Consequently, I was the only child in school who knew (or cared) that Dilip sahab, as he is respectfully known as, had learned to play the sitar “for real” for a sequence in Koh-i-Noor (1960). I knew that my eldest aunt had named her daughter Tarana in honour of his first film with Madhubala, which I loved watching for the sparkling flirtation of the lead pair. And I assumed that all men could sustain dangerous wounds without damaging their well-ironed shirts.

Dilip Kumar was part of the collective coming of age of my clutch of cousins. For us, young women living sheltered lives in a small town in northern India, he offered acceptable glamour, a brand of stardust that contrasted with the violence and sexual innuendo of the movies of our own times. The glitzy covers of film magazines such as Cine Blitz and Stardust had a different, more dangerous allure. (Which was why we read them secretly in the loo.)

Dilip Kumar was our chaste love.

A woman reacts as she sits outside the residence of Dilip Kumar in Mumbai [Niharika Kulkarni/Reuters]

For my Dadi, he offered a different kind of escape. When I think about the films she watched over and over again on her VCR, I see her battle with depression and her fear of solitude. All her choices were determinedly upbeat versions of the actor, his cheeky smile and hair windswept, hands thrust in his pockets.
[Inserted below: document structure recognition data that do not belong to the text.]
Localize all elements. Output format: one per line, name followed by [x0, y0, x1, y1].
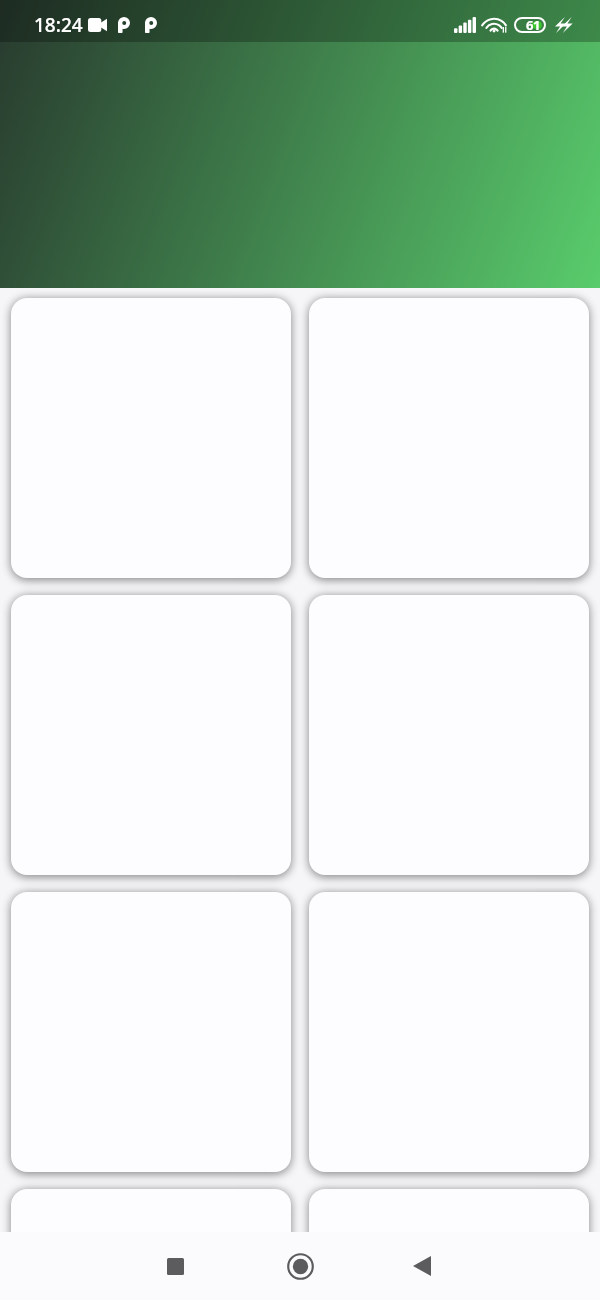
button[interactable] [11, 1189, 291, 1300]
button[interactable]: Back [398, 1242, 446, 1290]
button[interactable]: Recents [151, 1242, 199, 1290]
button[interactable]: Home [276, 1242, 324, 1290]
button[interactable] [309, 1189, 589, 1300]
staticText: 61 [526, 16, 541, 34]
staticText: 18:24 [34, 12, 83, 38]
Much like she had seen him in the summer of 1957.

The movies of her long-ago lunch guest were a place where my grandmother’s mind found rest and humour, that allowed her to clap her hands in delight at his shenanigans repeatedly. Everything that came after, she struggled with. When things got serious towards the end of these movies, she would tell us to switch off the tape. It was only years later that I became acquainted with the sad endings of some of these stories, and with the “Tragedy King” tag of the actor.

It took the darkness of the pandemic for me to revisit his films. Through the early months of the lockdown in India, I sought refuge from the sense of fear and suffering around me by revisiting movies seen years ago. Like my Dadi, I found myself returning to Dilip Kumar’s familiar silhouette on screen as a way to make sense of a suddenly unfamiliar world. Not all of these films have aged well. But despite his increasingly precarious health and frail figure in real life, the actor’s on-screen persona still offered for me a sanctuary, a path into a gentler world.
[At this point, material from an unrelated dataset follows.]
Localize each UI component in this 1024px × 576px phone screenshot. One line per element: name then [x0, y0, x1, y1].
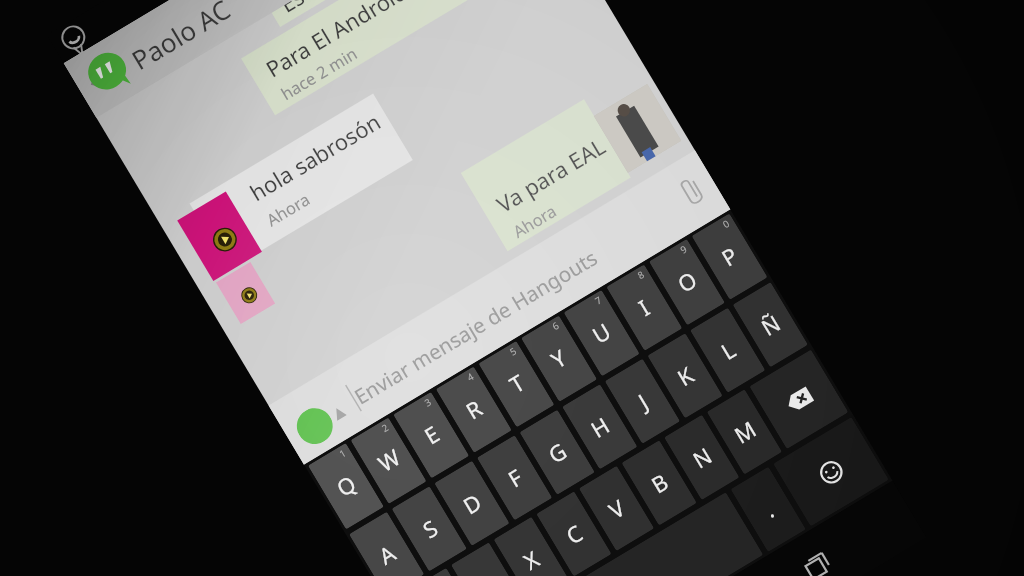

Perhaps this was at the heart of his enduring appeal over generations. The actor achieved greatness not just by inhabiting different characters, but by allowing his audience to glimpse themselves in his persona – by becoming one of their own. Just as he had appeared to me in the photo album where I saw him first. Among the many tributes to his kindness and grace that will appear, I offer this glimpse of the actor as a young man, who accepted an unknown gentleman’s invitation to lunch, and made him a hero for his children.